* _EXERCISE DIRECTIONS_
Repeat every entry exactly as it stands. Omit the images.

Page layout parsing data

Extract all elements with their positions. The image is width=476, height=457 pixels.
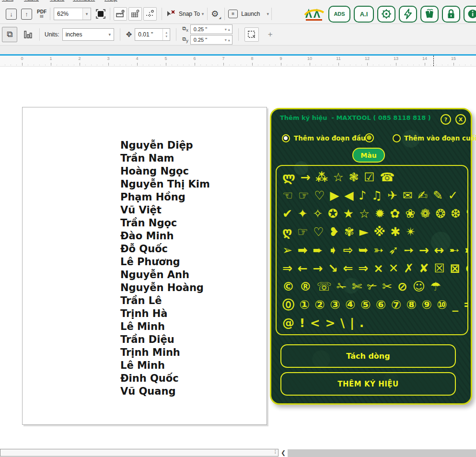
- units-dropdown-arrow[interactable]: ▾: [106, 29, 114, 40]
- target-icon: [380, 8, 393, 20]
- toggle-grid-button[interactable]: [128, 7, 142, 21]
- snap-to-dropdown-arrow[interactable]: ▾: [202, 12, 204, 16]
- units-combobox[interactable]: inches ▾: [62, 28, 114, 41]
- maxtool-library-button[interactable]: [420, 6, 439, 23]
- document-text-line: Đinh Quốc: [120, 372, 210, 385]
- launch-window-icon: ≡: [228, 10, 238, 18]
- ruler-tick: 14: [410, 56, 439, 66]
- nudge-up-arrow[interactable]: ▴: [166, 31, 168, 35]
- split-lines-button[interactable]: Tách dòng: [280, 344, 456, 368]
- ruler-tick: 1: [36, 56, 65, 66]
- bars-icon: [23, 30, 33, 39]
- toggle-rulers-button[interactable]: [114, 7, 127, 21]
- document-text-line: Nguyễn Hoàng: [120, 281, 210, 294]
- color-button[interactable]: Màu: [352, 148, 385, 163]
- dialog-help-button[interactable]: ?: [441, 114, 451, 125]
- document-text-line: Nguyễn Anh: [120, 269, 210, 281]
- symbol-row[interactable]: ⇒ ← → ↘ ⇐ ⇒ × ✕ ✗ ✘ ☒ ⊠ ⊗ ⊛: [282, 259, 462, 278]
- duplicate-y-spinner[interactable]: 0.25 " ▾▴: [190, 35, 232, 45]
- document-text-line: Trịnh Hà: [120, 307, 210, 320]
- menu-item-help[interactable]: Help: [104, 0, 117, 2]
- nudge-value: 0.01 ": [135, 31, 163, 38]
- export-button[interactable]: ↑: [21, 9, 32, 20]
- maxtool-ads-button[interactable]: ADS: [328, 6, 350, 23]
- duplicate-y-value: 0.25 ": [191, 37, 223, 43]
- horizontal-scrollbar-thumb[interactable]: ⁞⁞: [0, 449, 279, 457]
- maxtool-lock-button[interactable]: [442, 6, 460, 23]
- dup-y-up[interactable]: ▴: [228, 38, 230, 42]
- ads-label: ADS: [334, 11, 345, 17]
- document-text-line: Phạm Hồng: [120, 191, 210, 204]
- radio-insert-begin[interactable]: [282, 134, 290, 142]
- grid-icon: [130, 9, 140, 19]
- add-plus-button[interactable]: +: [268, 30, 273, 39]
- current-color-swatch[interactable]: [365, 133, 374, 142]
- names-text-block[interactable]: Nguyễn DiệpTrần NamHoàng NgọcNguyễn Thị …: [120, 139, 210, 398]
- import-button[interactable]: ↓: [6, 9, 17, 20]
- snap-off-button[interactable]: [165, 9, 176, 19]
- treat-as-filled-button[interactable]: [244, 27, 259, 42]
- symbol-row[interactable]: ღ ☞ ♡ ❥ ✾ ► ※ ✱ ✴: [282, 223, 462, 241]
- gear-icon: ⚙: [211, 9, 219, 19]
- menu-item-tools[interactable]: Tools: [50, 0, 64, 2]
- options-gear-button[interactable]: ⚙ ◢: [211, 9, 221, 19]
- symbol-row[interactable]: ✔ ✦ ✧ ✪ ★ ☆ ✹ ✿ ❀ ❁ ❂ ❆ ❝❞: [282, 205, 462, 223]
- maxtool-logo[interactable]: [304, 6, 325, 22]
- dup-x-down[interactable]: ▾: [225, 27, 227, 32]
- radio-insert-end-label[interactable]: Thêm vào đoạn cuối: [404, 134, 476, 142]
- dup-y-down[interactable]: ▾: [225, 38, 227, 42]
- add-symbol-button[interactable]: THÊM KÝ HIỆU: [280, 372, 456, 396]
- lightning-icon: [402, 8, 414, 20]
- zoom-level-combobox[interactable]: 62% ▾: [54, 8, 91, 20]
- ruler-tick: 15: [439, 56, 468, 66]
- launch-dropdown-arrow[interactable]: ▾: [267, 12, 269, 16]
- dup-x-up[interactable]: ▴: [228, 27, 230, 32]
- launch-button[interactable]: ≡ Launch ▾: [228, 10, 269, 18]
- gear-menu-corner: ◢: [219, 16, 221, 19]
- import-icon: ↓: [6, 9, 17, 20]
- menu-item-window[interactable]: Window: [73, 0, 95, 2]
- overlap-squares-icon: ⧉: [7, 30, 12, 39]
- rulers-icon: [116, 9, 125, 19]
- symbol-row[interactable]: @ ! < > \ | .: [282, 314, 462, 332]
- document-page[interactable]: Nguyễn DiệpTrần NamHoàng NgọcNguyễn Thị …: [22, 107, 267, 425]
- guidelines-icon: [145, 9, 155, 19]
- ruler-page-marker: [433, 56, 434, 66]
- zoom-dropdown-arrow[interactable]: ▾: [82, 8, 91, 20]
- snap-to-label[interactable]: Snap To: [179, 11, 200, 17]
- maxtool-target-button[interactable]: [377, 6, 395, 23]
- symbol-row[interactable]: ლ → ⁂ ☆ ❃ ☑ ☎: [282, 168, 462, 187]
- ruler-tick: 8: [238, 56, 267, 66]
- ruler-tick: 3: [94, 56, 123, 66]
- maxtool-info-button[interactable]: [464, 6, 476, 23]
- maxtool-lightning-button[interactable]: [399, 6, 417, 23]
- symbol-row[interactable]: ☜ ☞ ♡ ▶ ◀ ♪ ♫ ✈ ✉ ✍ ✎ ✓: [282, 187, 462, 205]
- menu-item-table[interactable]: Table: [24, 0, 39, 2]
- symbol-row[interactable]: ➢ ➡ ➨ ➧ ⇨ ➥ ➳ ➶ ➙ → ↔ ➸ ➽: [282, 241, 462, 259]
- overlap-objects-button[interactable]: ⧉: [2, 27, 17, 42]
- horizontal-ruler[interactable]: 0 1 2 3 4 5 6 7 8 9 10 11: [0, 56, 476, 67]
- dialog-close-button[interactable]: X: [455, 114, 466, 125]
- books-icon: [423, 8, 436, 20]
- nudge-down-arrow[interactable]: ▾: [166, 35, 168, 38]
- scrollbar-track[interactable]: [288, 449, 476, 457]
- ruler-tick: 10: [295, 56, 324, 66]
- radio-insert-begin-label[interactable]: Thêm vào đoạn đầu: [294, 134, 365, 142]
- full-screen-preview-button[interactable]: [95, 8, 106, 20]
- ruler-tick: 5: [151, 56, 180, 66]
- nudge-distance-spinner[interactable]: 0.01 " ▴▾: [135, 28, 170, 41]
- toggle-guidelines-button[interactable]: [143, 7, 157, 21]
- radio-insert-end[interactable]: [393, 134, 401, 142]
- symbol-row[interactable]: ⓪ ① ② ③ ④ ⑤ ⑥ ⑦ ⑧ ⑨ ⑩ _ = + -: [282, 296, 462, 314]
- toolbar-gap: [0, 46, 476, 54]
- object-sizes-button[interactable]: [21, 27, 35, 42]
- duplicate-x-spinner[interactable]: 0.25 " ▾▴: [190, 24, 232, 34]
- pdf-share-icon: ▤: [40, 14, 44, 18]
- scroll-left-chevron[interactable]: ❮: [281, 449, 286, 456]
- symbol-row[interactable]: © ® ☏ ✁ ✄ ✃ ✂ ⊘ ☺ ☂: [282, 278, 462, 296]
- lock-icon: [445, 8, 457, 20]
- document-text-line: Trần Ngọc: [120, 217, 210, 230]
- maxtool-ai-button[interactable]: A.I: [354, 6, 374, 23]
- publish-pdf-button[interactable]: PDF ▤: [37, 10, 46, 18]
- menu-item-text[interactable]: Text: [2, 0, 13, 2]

* _PROBLEM SOLUTION_
Extract all elements with their positions. The image is width=476, height=457 pixels.
- units-dropdown-arrow[interactable]: ▾: [106, 29, 114, 40]
- target-icon: [380, 8, 393, 20]
- toggle-grid-button[interactable]: [128, 7, 142, 21]
- snap-to-dropdown-arrow[interactable]: ▾: [202, 12, 204, 16]
- units-combobox[interactable]: inches ▾: [62, 28, 114, 41]
- maxtool-library-button[interactable]: [420, 6, 439, 23]
- document-text-line: Đinh Quốc: [120, 372, 210, 385]
- launch-window-icon: ≡: [228, 10, 238, 18]
- ruler-tick: 14: [410, 56, 439, 66]
- nudge-up-arrow[interactable]: ▴: [166, 31, 168, 35]
- split-lines-button[interactable]: Tách dòng: [280, 344, 456, 368]
- ruler-tick: 1: [36, 56, 65, 66]
- bars-icon: [23, 30, 33, 39]
- toggle-rulers-button[interactable]: [114, 7, 127, 21]
- document-text-line: Nguyễn Hoàng: [120, 281, 210, 294]
- color-button[interactable]: Màu: [352, 148, 385, 163]
- dialog-help-button[interactable]: ?: [441, 114, 451, 125]
- document-text-line: Nguyễn Anh: [120, 269, 210, 281]
- symbol-row[interactable]: ⇒ ← → ↘ ⇐ ⇒ × ✕ ✗ ✘ ☒ ⊠ ⊗ ⊛: [282, 259, 462, 278]
- duplicate-y-spinner[interactable]: 0.25 " ▾▴: [190, 35, 232, 45]
- document-text-line: Trịnh Hà: [120, 307, 210, 320]
- menu-item-help[interactable]: Help: [104, 0, 117, 2]
- nudge-value: 0.01 ": [135, 31, 163, 38]
- export-button[interactable]: ↑: [21, 9, 32, 20]
- maxtool-ads-button[interactable]: ADS: [328, 6, 350, 23]
- duplicate-y-value: 0.25 ": [191, 37, 223, 43]
- horizontal-scrollbar-thumb[interactable]: ⁞⁞: [0, 449, 279, 457]
- maxtool-lock-button[interactable]: [442, 6, 460, 23]
- dup-y-up[interactable]: ▴: [228, 38, 230, 42]
- ads-label: ADS: [334, 11, 345, 17]
- document-text-line: Phạm Hồng: [120, 191, 210, 204]
- radio-insert-begin[interactable]: [282, 134, 290, 142]
- grid-icon: [130, 9, 140, 19]
- add-plus-button[interactable]: +: [268, 30, 273, 39]
- current-color-swatch[interactable]: [365, 133, 374, 142]
- names-text-block[interactable]: Nguyễn DiệpTrần NamHoàng NgọcNguyễn Thị …: [120, 139, 210, 398]
- import-button[interactable]: ↓: [6, 9, 17, 20]
- snap-off-button[interactable]: [165, 9, 176, 19]
- treat-as-filled-button[interactable]: [244, 27, 259, 42]
- symbol-row[interactable]: ღ ☞ ♡ ❥ ✾ ► ※ ✱ ✴: [282, 223, 462, 241]
- gear-icon: ⚙: [211, 9, 219, 19]
- menu-item-tools[interactable]: Tools: [50, 0, 64, 2]
- options-gear-button[interactable]: ⚙ ◢: [211, 9, 221, 19]
- symbol-row[interactable]: ✔ ✦ ✧ ✪ ★ ☆ ✹ ✿ ❀ ❁ ❂ ❆ ❝❞: [282, 205, 462, 223]
- maxtool-logo[interactable]: [304, 6, 325, 22]
- dup-x-down[interactable]: ▾: [225, 27, 227, 32]
- radio-insert-end-label[interactable]: Thêm vào đoạn cuối: [404, 134, 476, 142]
- dup-y-down[interactable]: ▾: [225, 38, 227, 42]
- add-symbol-button[interactable]: THÊM KÝ HIỆU: [280, 372, 456, 396]
- lightning-icon: [402, 8, 414, 20]
- zoom-level-combobox[interactable]: 62% ▾: [54, 8, 91, 20]
- ruler-tick: 15: [439, 56, 468, 66]
- launch-dropdown-arrow[interactable]: ▾: [267, 12, 269, 16]
- dup-x-up[interactable]: ▴: [228, 27, 230, 32]
- launch-button[interactable]: ≡ Launch ▾: [228, 10, 269, 18]
- gear-menu-corner: ◢: [219, 16, 221, 19]
- import-icon: ↓: [6, 9, 17, 20]
- menu-item-window[interactable]: Window: [73, 0, 95, 2]
- overlap-squares-icon: ⧉: [7, 30, 12, 39]
- rulers-icon: [116, 9, 125, 19]
- symbol-row[interactable]: @ ! < > \ | .: [282, 314, 462, 332]
- document-page[interactable]: Nguyễn DiệpTrần NamHoàng NgọcNguyễn Thị …: [22, 107, 267, 425]
- guidelines-icon: [145, 9, 155, 19]
- ruler-page-marker: [433, 56, 434, 66]
- zoom-dropdown-arrow[interactable]: ▾: [82, 8, 91, 20]
- snap-to-label[interactable]: Snap To: [179, 11, 200, 17]
- maxtool-target-button[interactable]: [377, 6, 395, 23]
- symbol-row[interactable]: ლ → ⁂ ☆ ❃ ☑ ☎: [282, 168, 462, 187]
- ruler-tick: 8: [238, 56, 267, 66]
- ruler-tick: 3: [94, 56, 123, 66]
- maxtool-info-button[interactable]: [464, 6, 476, 23]
- maxtool-lightning-button[interactable]: [399, 6, 417, 23]
- symbol-row[interactable]: ☜ ☞ ♡ ▶ ◀ ♪ ♫ ✈ ✉ ✍ ✎ ✓: [282, 187, 462, 205]
- menu-item-table[interactable]: Table: [24, 0, 39, 2]
- symbol-row[interactable]: ➢ ➡ ➨ ➧ ⇨ ➥ ➳ ➶ ➙ → ↔ ➸ ➽: [282, 241, 462, 259]
- overlap-objects-button[interactable]: ⧉: [2, 27, 17, 42]
- horizontal-ruler[interactable]: 0 1 2 3 4 5 6 7 8 9 10 11: [0, 56, 476, 67]
- dialog-close-button[interactable]: X: [455, 114, 466, 125]
- books-icon: [423, 8, 436, 20]
- nudge-down-arrow[interactable]: ▾: [166, 35, 168, 38]
- scrollbar-track[interactable]: [288, 449, 476, 457]
- ruler-tick: 10: [295, 56, 324, 66]
- radio-insert-begin-label[interactable]: Thêm vào đoạn đầu: [294, 134, 365, 142]
- full-screen-preview-button[interactable]: [95, 8, 106, 20]
- ruler-tick: 5: [151, 56, 180, 66]
- nudge-distance-spinner[interactable]: 0.01 " ▴▾: [135, 28, 170, 41]
- toggle-guidelines-button[interactable]: [143, 7, 157, 21]
- radio-insert-end[interactable]: [393, 134, 401, 142]
- symbol-row[interactable]: ⓪ ① ② ③ ④ ⑤ ⑥ ⑦ ⑧ ⑨ ⑩ _ = + -: [282, 296, 462, 314]
- toolbar-gap: [0, 46, 476, 54]
- object-sizes-button[interactable]: [21, 27, 35, 42]
- duplicate-x-spinner[interactable]: 0.25 " ▾▴: [190, 24, 232, 34]
- pdf-share-icon: ▤: [40, 14, 44, 18]
- scroll-left-chevron[interactable]: ❮: [281, 449, 286, 456]
- symbol-row[interactable]: © ® ☏ ✁ ✄ ✃ ✂ ⊘ ☺ ☂: [282, 278, 462, 296]
- lock-icon: [445, 8, 457, 20]
- document-text-line: Trần Ngọc: [120, 217, 210, 230]
- maxtool-ai-button[interactable]: A.I: [354, 6, 374, 23]
- publish-pdf-button[interactable]: PDF ▤: [37, 10, 46, 18]
- menu-item-text[interactable]: Text: [2, 0, 13, 2]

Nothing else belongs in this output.